From Better Homes and Gardens
Every room has its own clutter challenges. Use this guide to identify and then eliminate the worst offenders around your home.
Make a central command center.
In a centrally located spot such as a kitchen, a small stretch of wall can offer a precious few inches for a family organization spot. Give each person their own slot.
Make your organization systems fun and attractive to use.
It’s so much easier to maintain an organization system if it’s one that you love to look at. Invest in attractive clips and hangers; choose a color scheme; and spend time thinking how your organization can and should be part of your decor.
Clean up electronics.
Cords, wires, remotes, gadgets: all the technological stuff in our lives can quickly overwhelm a room and your organization systems. Try grouping like items—all the remotes, for example—in one bin. Frequently used pieces should be placed in open-top containers. Items with less-frequent use—a printer, perhaps—can sometimes be placed in a drawer or behind a closed door to reduce the look of clutter.
Organize by person or function.
Bins, baskets, hooks and containers all lend themselves to a simple but underused organization technique: labeling. Handwritten or computer-generated, labels can quickly help you and your family sort, store and find what you need.
Do a daily declutter.
One of the best and easiest ways to stay on top of your home’s organization is to spend a few minutes on it each day. That includes both public and private areas, including your oft-used living room and the floor of your closet. Put shoes away, straighten furniture and clear countertops for a home that looks and feels more organized.
Clear the floor.
It’s amazing the change in the feel and function of a room once the floor is clear: the clutter factor clears, and the visual distractions dissipate. Lots of things can be elevated even a few inches off the floor—nightstands or shelves, for example. This is also a good one to try in the garage.
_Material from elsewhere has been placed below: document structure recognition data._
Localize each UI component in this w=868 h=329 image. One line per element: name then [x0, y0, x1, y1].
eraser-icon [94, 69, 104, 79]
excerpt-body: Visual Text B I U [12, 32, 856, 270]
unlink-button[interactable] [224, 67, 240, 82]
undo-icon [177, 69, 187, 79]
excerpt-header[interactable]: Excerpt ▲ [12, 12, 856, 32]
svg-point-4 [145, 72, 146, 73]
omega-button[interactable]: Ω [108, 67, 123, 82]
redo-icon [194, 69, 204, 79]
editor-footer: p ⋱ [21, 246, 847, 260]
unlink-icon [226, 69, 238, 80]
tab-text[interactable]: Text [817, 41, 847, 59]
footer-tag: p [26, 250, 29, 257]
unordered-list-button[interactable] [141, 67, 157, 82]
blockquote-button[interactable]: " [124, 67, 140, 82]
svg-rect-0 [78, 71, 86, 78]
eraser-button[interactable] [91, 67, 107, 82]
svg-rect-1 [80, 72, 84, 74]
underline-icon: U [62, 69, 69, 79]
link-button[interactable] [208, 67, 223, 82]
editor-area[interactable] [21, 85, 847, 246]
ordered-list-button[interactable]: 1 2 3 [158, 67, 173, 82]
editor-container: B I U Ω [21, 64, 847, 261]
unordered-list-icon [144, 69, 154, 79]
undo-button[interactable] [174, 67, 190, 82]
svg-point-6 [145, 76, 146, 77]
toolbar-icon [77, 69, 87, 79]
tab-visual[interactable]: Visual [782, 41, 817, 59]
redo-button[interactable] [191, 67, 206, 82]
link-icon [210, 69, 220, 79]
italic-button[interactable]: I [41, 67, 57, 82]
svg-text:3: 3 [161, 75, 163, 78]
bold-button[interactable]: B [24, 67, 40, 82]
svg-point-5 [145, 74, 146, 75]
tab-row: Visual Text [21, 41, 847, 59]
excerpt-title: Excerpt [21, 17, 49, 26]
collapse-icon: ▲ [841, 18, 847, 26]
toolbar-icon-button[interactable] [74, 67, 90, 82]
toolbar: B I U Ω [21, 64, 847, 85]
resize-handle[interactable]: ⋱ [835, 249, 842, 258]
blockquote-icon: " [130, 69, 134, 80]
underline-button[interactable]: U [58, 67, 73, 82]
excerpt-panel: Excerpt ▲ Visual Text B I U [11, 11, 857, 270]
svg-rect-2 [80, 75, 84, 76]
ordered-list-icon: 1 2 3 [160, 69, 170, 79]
It's a hassle to transport small things, such as cleaning bottles and supplies, from room to room. But grouping them together in a tote has multiple organization advantages. For starters, grouping like items together serves as a visual reminder when you need a re-stock. Second, a portable tote helps to cut down on clutter inside a cabinet. Lastly, keeping items well-organized and together means that moving them where they're needed is an easy job.
Divide drawers by height.
Built-in or added-on drawer dividers that take advantage of existing height are good ways to increase your organization options. The more you divide the drawer, the more you’ll help to reduce clutter by making what’s stashed inside visible and easily accessible.
Staying organized depends on knowing what you have and where it is; that way, you won’t purchase duplicates or waste time searching for what you need. Putting items on display is a great organizational technique to help achieve this goal.
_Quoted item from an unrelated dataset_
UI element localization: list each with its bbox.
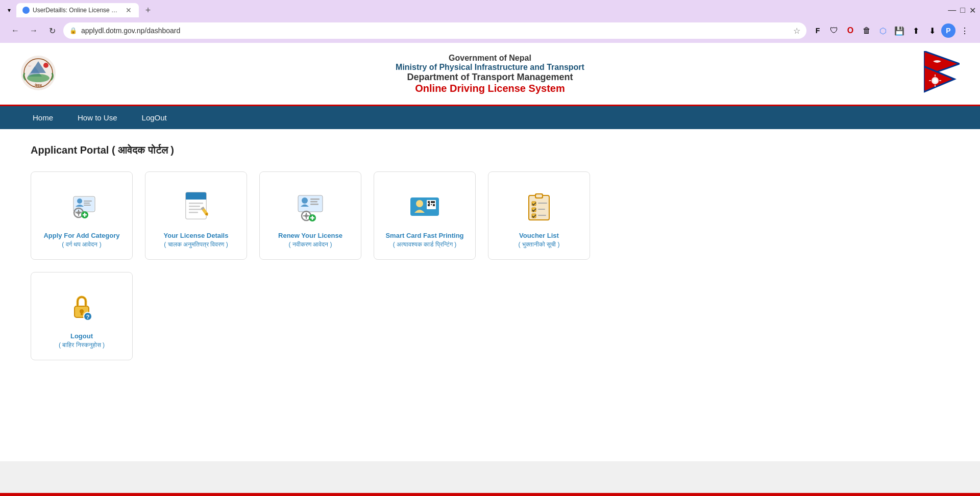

Everyone has lots of stuff that is odd-sized or not that pretty to look at, but simple organizational tricks can help. For starters, covered boxes are a good way to corral items that shouldn’t or can’t be left loose, or those that are awkwardly sized.
Zones are often used to refer to work areas, especially in a kitchen. But creating organization zones is a good technique to use, even in smaller spaces such as drawers and doors. Group contents by color, function or size.
Mix storage types.
Organization options are much more limited if you have just one type of storage—all drawers or open shelves, for example. The most clean-looking, hardworking spaces have a little bit of everything: baskets and bins to hide less visually pleasing elements, open shelves for easy access and higher-up storage for things that aren’t used as frequently.
Even if you have the space, there's no need to cram all your possessions into a designated closet or dresser. For clothes especially, rotate out what you aren't in need of during a particular season. You'll reduce visual clutter and make it easier to stay on top of your organizational system.